A Scalable Framework for Modeling Near-Road Air Pollution Using Representative Road Types and Orientation-Informed Emission Profiles

DEEPSHIKHA OLA, Huyen Le, Jeffrey Bielicki, Andrew A. May, The Ohio State University

     Abstract Number: 414
     Working Group: Urban Aerosols

Abstract
Traffic emissions are a major contributor of particulate matter (PM), nitrogen oxides (NOx), and carbon monoxide (CO) in urban areas While county-level emission inventories are useful for regional-scale assessments of the impacts of these traffic emissions, they lack the spatial granularity required to evaluate air quality and exposure at the street or neighborhood level. This limitation becomes especially critical within urban microenvironments, where traffic conditions can vary dramatically across locations.

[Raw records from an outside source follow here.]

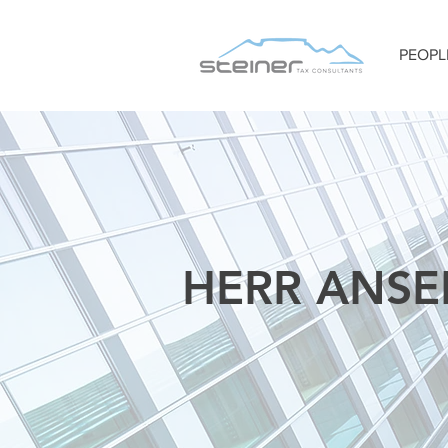
PEOPL
HERR
ANS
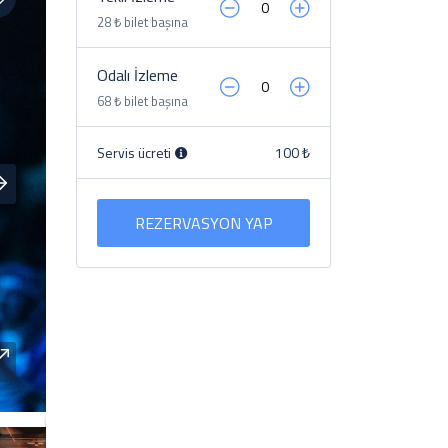
28 ₺ bilet başına
Odalı İzleme
68 ₺ bilet başına
Servis ücreti
100 ₺
REZERVASYON YAP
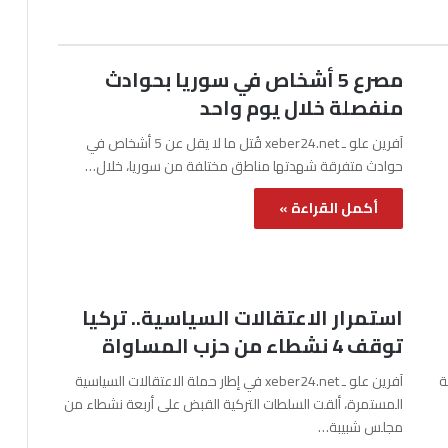
مصرع 5 أشخاص في سوريا بحوادث
منفصلة خلال يوم واحد
آفرين علو ـ xeber24.net قُتل ما لا يقل عن 5 أشخاص في
حوادث متفرقة شهدتها مناطق مختلفة من سوريا، خلال…
أكمل القراءة »
استمرار الاعتقالات السياسية.. تركيا
توقف 4 نشطاء من حزب المساواة
نة
آفرين علو ـ xeber24.net في إطار حملة الاعتقالات السياسية
المستمرة، ألقت السلطات التركية القبض على أربعة نشطاء من
مجلس شبيبة…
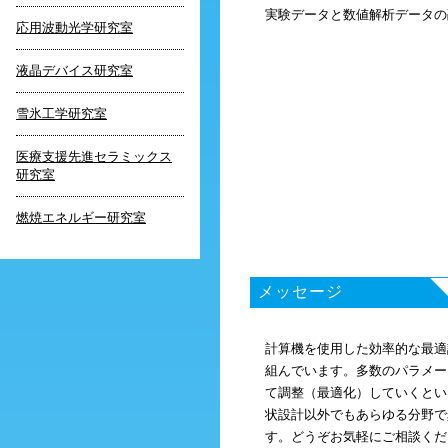
実験データと数値解析データの
応用波動光学研究室
液晶デバイス研究室
雪氷工学研究室
医療支援先進セラミックス
研究室
燃焼エネルギー研究室
メッセージ
計算機を使用した効率的な最適
組んでいます。多数のパラメー
て調整（最適化）していくとい
状設計以外でもあらゆる分野で
す。どうぞお気軽にご相談くだ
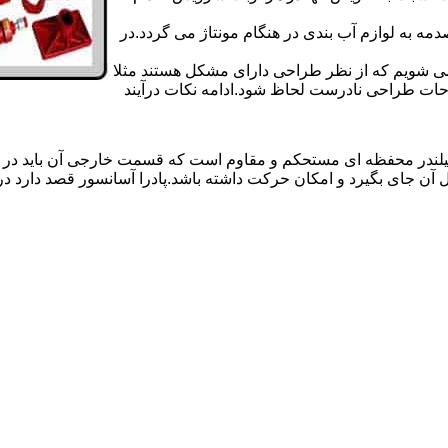
 به لوازم آب بندی در هنگام مونتاژ می گردد.در
 می شویم که از نظر طراحی دارای مشکل هستند مثلا
احات طراحی نادرست لحاظ شود.ادامه نکات درآیند
یلندر محفظه ای مستحکم و مقاوم است که قسمت خارجی آن باید در
 آن جای بگیرد و امکان حرکت داشته باشد.پادرا آسانسور قصد دارد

To address this gap, we propose a practical, data-driven framework that constructs a high-resolution emissions dataset using a set of representative roads. Rather than relying on statistical clustering, which yielded limited differentiation, we categorized roads based on two key parameters: average traffic volume and speed. Traffic volume was divided into three categories (low, medium, and high), and speed into five bins (≤25, 26 and ≤35, 36 and ≤45 mph, 46 and ≤55, and >55mph), forming a comprehensive matrix of road types. Using 2023 vehicle activity data from the StreetLight database, project-level emission factors will be estimated through the Motor Vehicle Emission Simulator (MOVES). These emission factors across the representative road types will be integrated with the R-LINE dispersion model to simulate pollutant concentrations across the community level. To enhance transferability, we will further develop a generalized emissions-concentration inventory by incorporating wind direction relative to road orientation across 16 directional bins. The accompanying code will demonstrate how we combine the representative roads and wind directions to quantify traffic emissions in a complete road network in Columbus, OH.

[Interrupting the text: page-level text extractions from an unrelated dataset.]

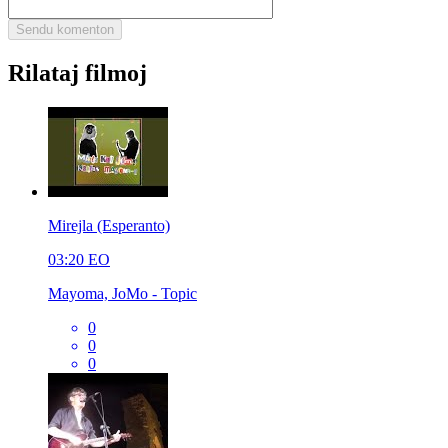
Rilataj filmoj
Mirejla (Esperanto)
03:20
EO
Mayoma, JoMo - Topic
0
0
0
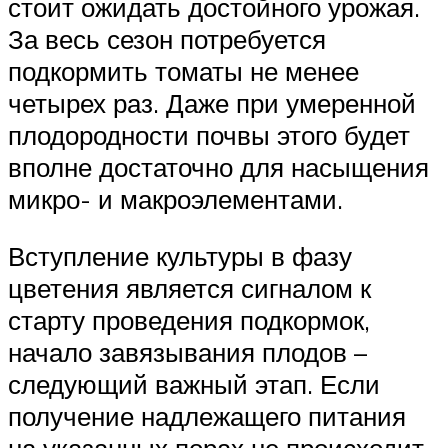
стоит ожидать достойного урожая.
За весь сезон потребуется
подкормить томаты не менее
четырех раз. Даже при умеренной
плодородности почвы этого будет
вполне достаточно для насыщения
микро- и макроэлементами.
Вступление культуры в фазу
цветения является сигналом к
старту проведения подкормок,
начало завязывания плодов –
следующий важный этап. Если
получение надлежащего питания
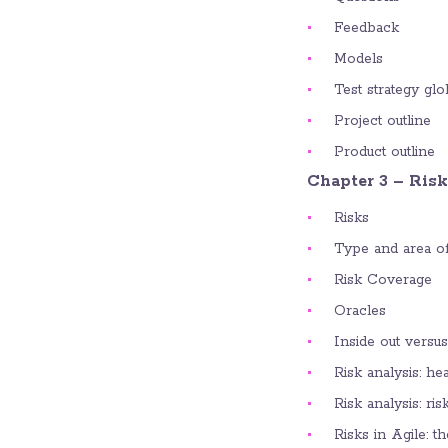
Feedback
Models
Test strategy gl
Project outline
Product outline
Chapter 3 – Ris
Risks
Type and area of
Risk Coverage
Oracles
Inside out versus
Risk analysis: h
Risk analysis: r
Risks in Agile: t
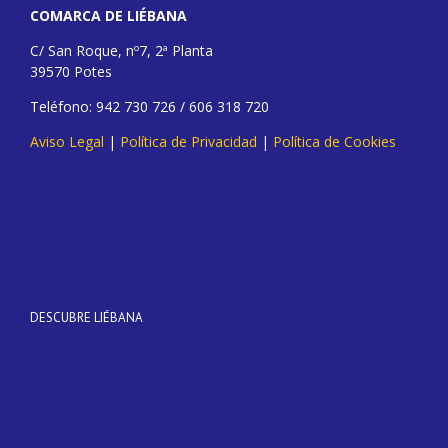
COMARCA DE LIÉBANA
C/ San Roque, nº7, 2ª Planta
39570 Potes
Teléfono: 942 730 726 / 606 318 720
Aviso Legal
|
Política de Privacidad
|
Política de Cookies
DESCUBRE LIÉBANA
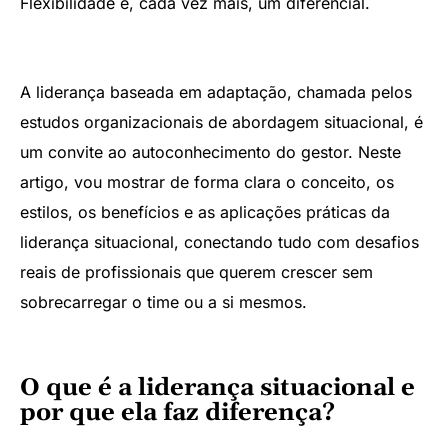
Flexibilidade é, cada vez mais, um diferencial.
A liderança baseada em adaptação, chamada pelos
estudos organizacionais de abordagem situacional, é
um convite ao autoconhecimento do gestor. Neste
artigo, vou mostrar de forma clara o conceito, os
estilos, os benefícios e as aplicações práticas da
liderança situacional, conectando tudo com desafios
reais de profissionais que querem crescer sem
sobrecarregar o time ou a si mesmos.
O que é a liderança situacional e
por que ela faz diferença?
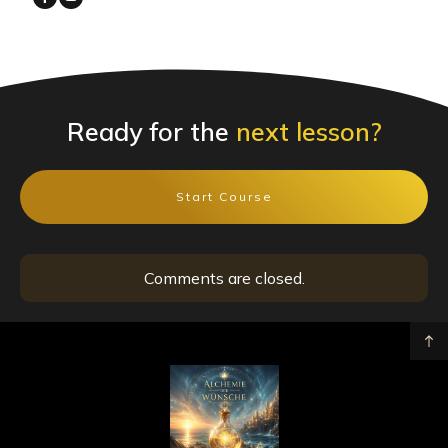
Ready for the
next lesson?
Start Course
Comments are closed.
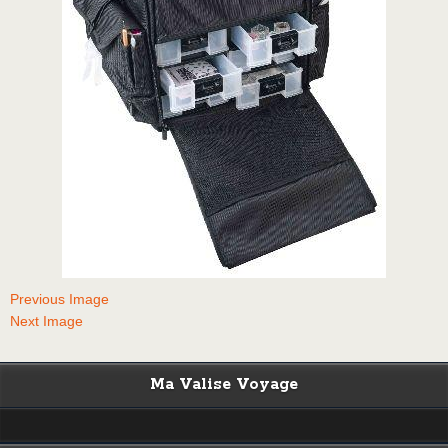
Previous Image
Next Image
Ma Valise Voyage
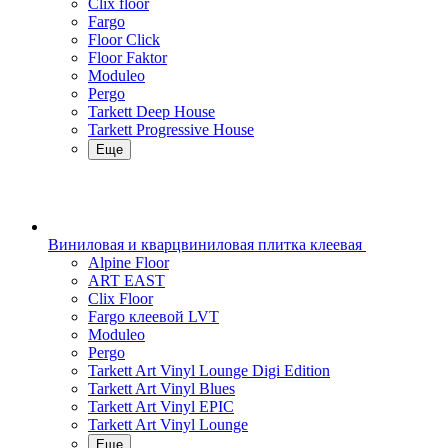
Clix floor
Fargo
Floor Click
Floor Faktor
Moduleo
Pergo
Tarkett Deep House
Tarkett Progressive House
Еще
Виниловая и кварцвиниловая плитка клеевая
Alpine Floor
ART EAST
Clix Floor
Fargo клеевой LVT
Moduleo
Pergo
Tarkett Art Vinyl Lounge Digi Edition
Tarkett Art Vinyl Blues
Tarkett Art Vinyl EPIC
Tarkett Art Vinyl Lounge
Еще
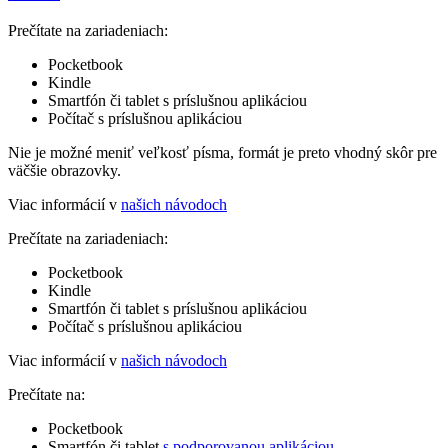
Prečítate na zariadeniach:
Pocketbook
Kindle
Smartfón či tablet s príslušnou aplikáciou
Počítač s príslušnou aplikáciou
Nie je možné meniť veľkosť písma, formát je preto vhodný skôr pre
väčšie obrazovky.
Viac informácií v
našich návodoch
Prečítate na zariadeniach:
Pocketbook
Kindle
Smartfón či tablet s príslušnou aplikáciou
Počítač s príslušnou aplikáciou
Viac informácií v
našich návodoch
Prečítate na:
Pocketbook
Smartfón či tablet
s podporovanou aplikáciou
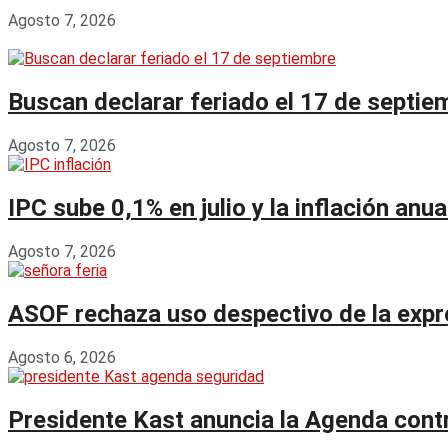
Agosto 7, 2026
Buscan declarar feriado el 17 de septie
Agosto 7, 2026
IPC sube 0,1% en julio y la inflación an
Agosto 7, 2026
ASOF rechaza uso despectivo de la expres
Agosto 6, 2026
Presidente Kast anuncia la Agenda contr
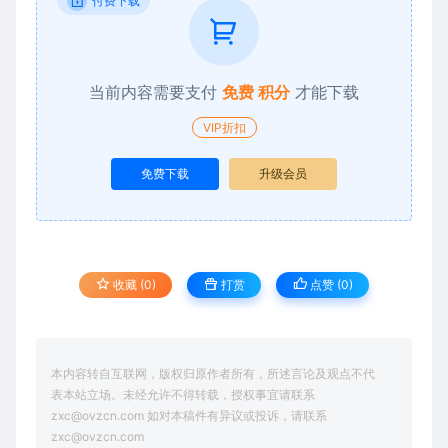
付费下载
当前内容需要支付
免费 积分
才能下载
VIP折扣
免费下载
升级会员
收藏 (0)
打赏
点赞 (
0
)
本内容转自互联网，版权归原作者所有，所述言论及观点不代
表本站立场。未经允许不得转载，授权事宜请联系
zxc@ovzcn.com 如对本稿件有异议或投诉，请联系
zxc@ovzcn.com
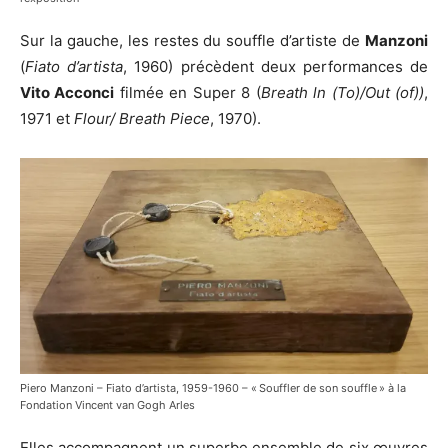
Sur la gauche, les restes du souffle d’artiste de
Manzoni
(
Fiato d’artista
, 1960) précèdent deux performances de
Vito Acconci
filmée en Super 8 (
Breath ln (To)/Out (of))
,
1971 et
Flour/ Breath Piece
, 1970).
Piero Manzoni – Fiato d’artista, 1959-1960 – « Souffler de son souffle » à la
Fondation Vincent van Gogh Arles
Elles accompagnent un superbe ensemble de six œuvres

Our work enables the generation of concentration gradient profiles for each road type, allowing estimation of near-road air pollution in different communities using local road network that fall into the same representative categories. This dual approach, combing road classification with directional dispersion, strikes a balance between spatial detail and computational efficiency, offering a robust, scalable tool for community-level air quality modeling and exposure analysis across U.S. cities. By leveraging this data-driven approach, policymakers can better identify neighbourhoods that require stricter regulations and targeted mitigation strategies to improve air quality.